Task to complete → Would you return the listing exactly as written, apart from its pictures?

The data →

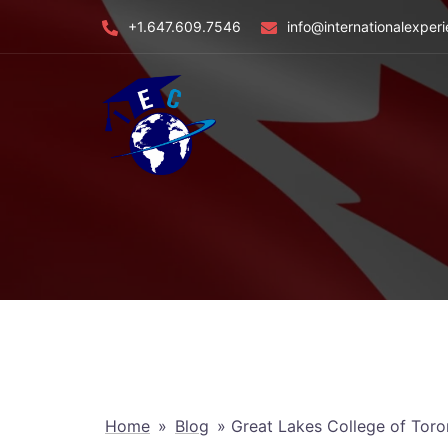
Skip
+1.647.609.7546
info@internationalexper
to
content
Home
»
Blog
»
Great Lakes College of Toro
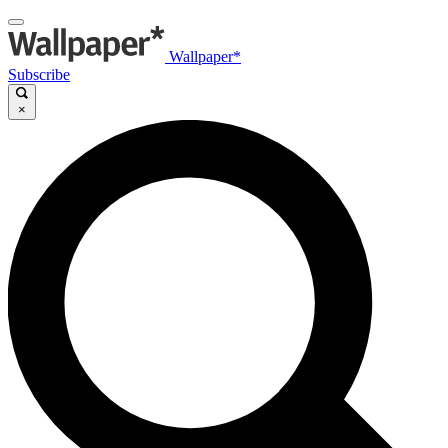
Wallpaper*
Subscribe
×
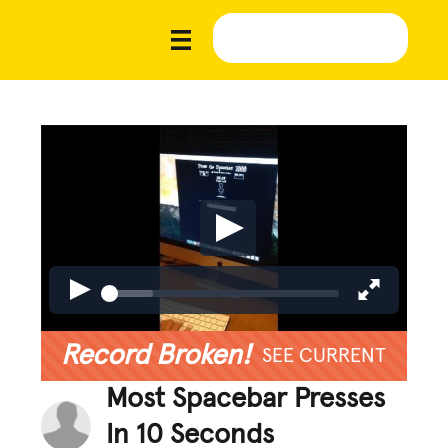
Record Broken!
SEE CURRENT
Most Spacebar Presses
In 10 Seconds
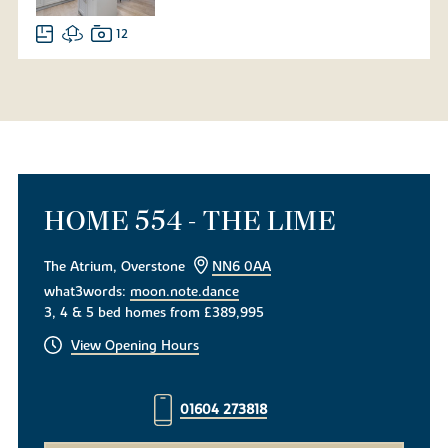
12
HOME 554 - THE LIME
The Atrium, Overstone
NN6 0AA
what3words:
moon.note.dance
3, 4 & 5 bed homes from £389,995
View Opening Hours
01604 273818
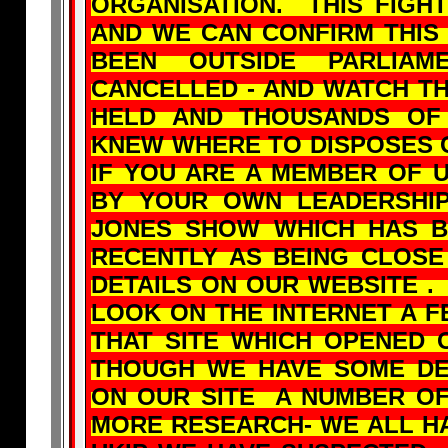
ORGANISATION. THIS FIGHT
AND WE CAN CONFIRM THIS
BEEN OUTSIDE PARLI
CANCELLED - AND WATCH T
HELD AND THOUSANDS OF
KNEW WHERE TO DISPOSES O
IF YOU ARE A MEMBER OF 
BY YOUR OWN LEADERSHI
JONES SHOW WHICH HAS B
RECENTLY AS BEING CLOSE 
DETAILS ON OUR WEBSITE .
LOOK ON THE INTERNET A 
THAT SITE WHICH OPENED 
THOUGH WE HAVE SOME DE
ON OUR SITE A NUMBER OF
MORE RESEARCH- WE ALL HA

Answer area →
Skip
+1.647.609.7546
info@internationalexper
to
content
Home
»
Blog
»
Great Lakes College of Toro
Wallpaper*
Subscribe
×
Record Broken!
SEE CURRENT
Most Spacebar Presses
In 10 Seconds
12
HOME 554 - THE LIME
The Atrium, Overstone
NN6 0AA
what3words:
moon.note.dance
3, 4 & 5 bed homes from £389,995
View Opening Hours
01604 273818
ORGANISATION. THIS FIGHT
AND WE CAN CONFIRM THIS
BEEN OUTSIDE PARLI
CANCELLED - AND WATCH T
HELD AND THOUSANDS OF
KNEW WHERE TO DISPOSES O
IF YOU ARE A MEMBER OF 
BY YOUR OWN LEADERSHI
JONES SHOW WHICH HAS B
RECENTLY AS BEING CLOSE 
DETAILS ON OUR WEBSITE .
LOOK ON THE INTERNET A 
THAT SITE WHICH OPENED 
THOUGH WE HAVE SOME DE
ON OUR SITE A NUMBER OF
MORE RESEARCH- WE ALL HA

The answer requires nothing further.